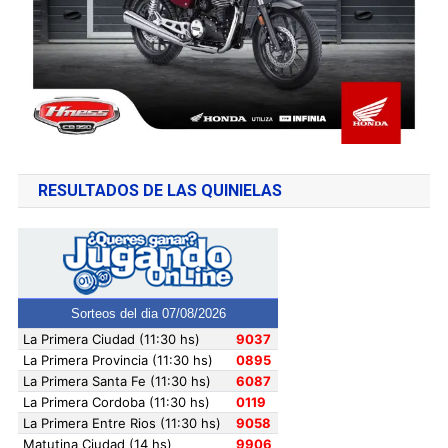
RESULTADOS DE LAS QUINIELAS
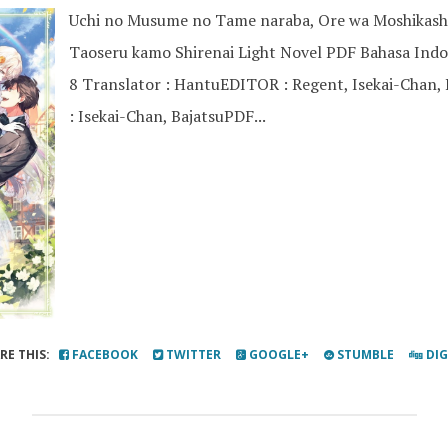
Uchi no Musume no Tame naraba, Ore wa Moshikas
Taoseru kamo Shirenai Light Novel PDF Bahasa Ind
8 Translator : HantuEDITOR : Regent, Isekai-Chan,
: Isekai-Chan, BajatsuPDF...
RE THIS:
FACEBOOK
TWITTER
GOOGLE+
STUMBLE
DI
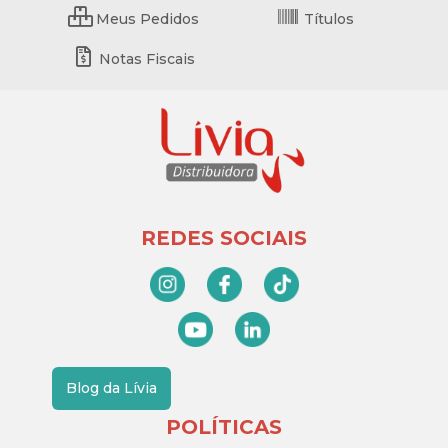
Meus Pedidos
Títulos
Notas Fiscais
REDES SOCIAIS
Blog da Lívia
POLÍTICAS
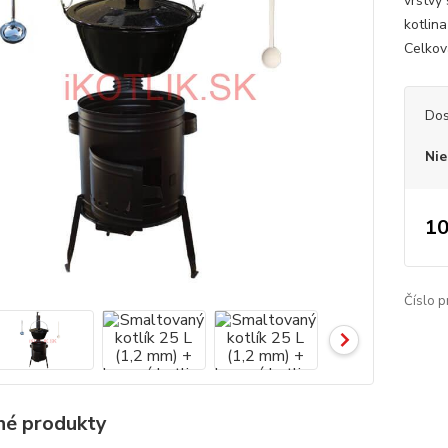
vrstvy
kotlin
Celkov
Dos
Nie
10
Číslo p
é produkty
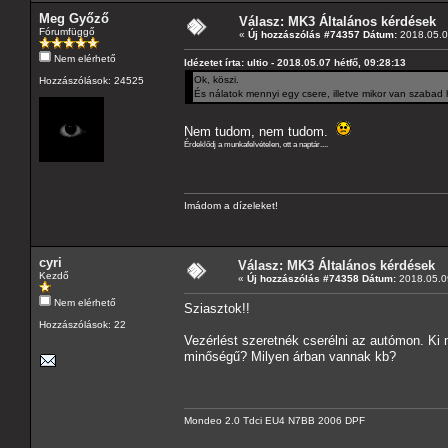
Meg Győző
Válasz: MK3 Általános kérdések
Fórumfüggő
«
Új hozzászólás #74357 Dátum:
2018.05.07
Nem elérhető
Idézetet írta: ultio - 2018.05.07 hétfő, 09:28:13
Ok, köszi.
Hozzászólások: 24525
És nálatok mennyi egy csere, illetve mikor van szabad 
Nem tudom, nem tudom.
Érdeklődj a munkafelvételen, ott a naptár....
Imádom a dízeleket!
cyri
Válasz: MK3 Általános kérdések
Kezdő
«
Új hozzászólás #74358 Dátum:
2018.05.09
Nem elérhető
Sziasztok!!
Hozzászólások: 22
Vezérlést szeretnék cserélni az autómon. Ki 
minőségű? Milyen árban vannak kb?
Mondeo 2.0 Tdci EU4 N7BB 2006 DPF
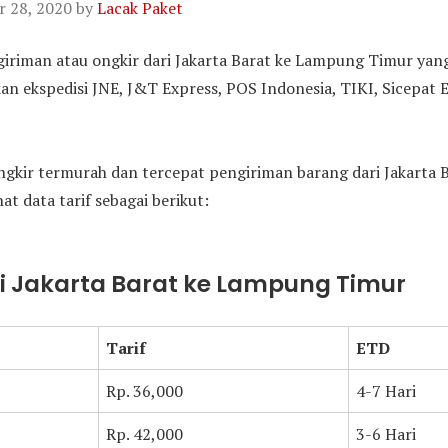
 28, 2020
by
Lacak Paket
ngiriman atau ongkir dari Jakarta Barat ke Lampung Timur ya
 ekspedisi JNE, J&T Express, POS Indonesia, TIKI, Sicepat Ex
gkir termurah dan tercepat pengiriman barang dari Jakarta
at data tarif sebagai berikut:
ri Jakarta Barat ke Lampung Timur
Tarif
ETD
Rp. 36,000
4-7 Hari
Rp. 42,000
3-6 Hari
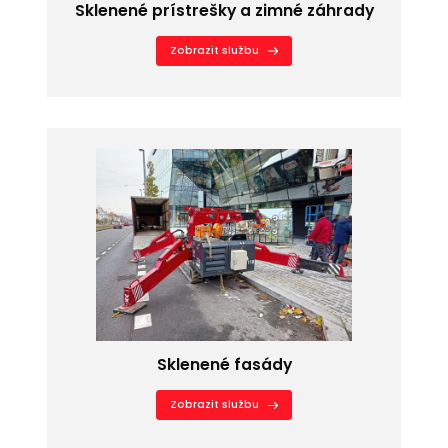
Sklenené prístrešky a zimné záhrady
Zobrazit službu
Sklenené fasády
Zobrazit službu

..........

◆ **About this task**
Give again, exactly, the lines from the start of the data through the one holding "Hozzászólások: 24525"; omit the pictures.

◆ **Written reply**
RESULTADOS DE LAS QUINIELAS
Uchi no Musume no Tame naraba, Ore wa Moshikas
Taoseru kamo Shirenai Light Novel PDF Bahasa Ind
8 Translator : HantuEDITOR : Regent, Isekai-Chan,
: Isekai-Chan, BajatsuPDF...
RE THIS:
FACEBOOK
TWITTER
GOOGLE+
STUMBLE
DI
Meus Pedidos
Títulos
Notas Fiscais
REDES SOCIAIS
Blog da Lívia
POLÍTICAS
vrstvy
kotlin
Celkov
Dos
Nie
10
Číslo p
é produkty
Meg Győző
Válasz: MK3 Általános kérdések
Fórumfüggő
«
Új hozzászólás #74357 Dátum:
2018.05.07
Nem elérhető
Idézetet írta: ultio - 2018.05.07 hétfő, 09:28:13
Ok, köszi.
Hozzászólások: 24525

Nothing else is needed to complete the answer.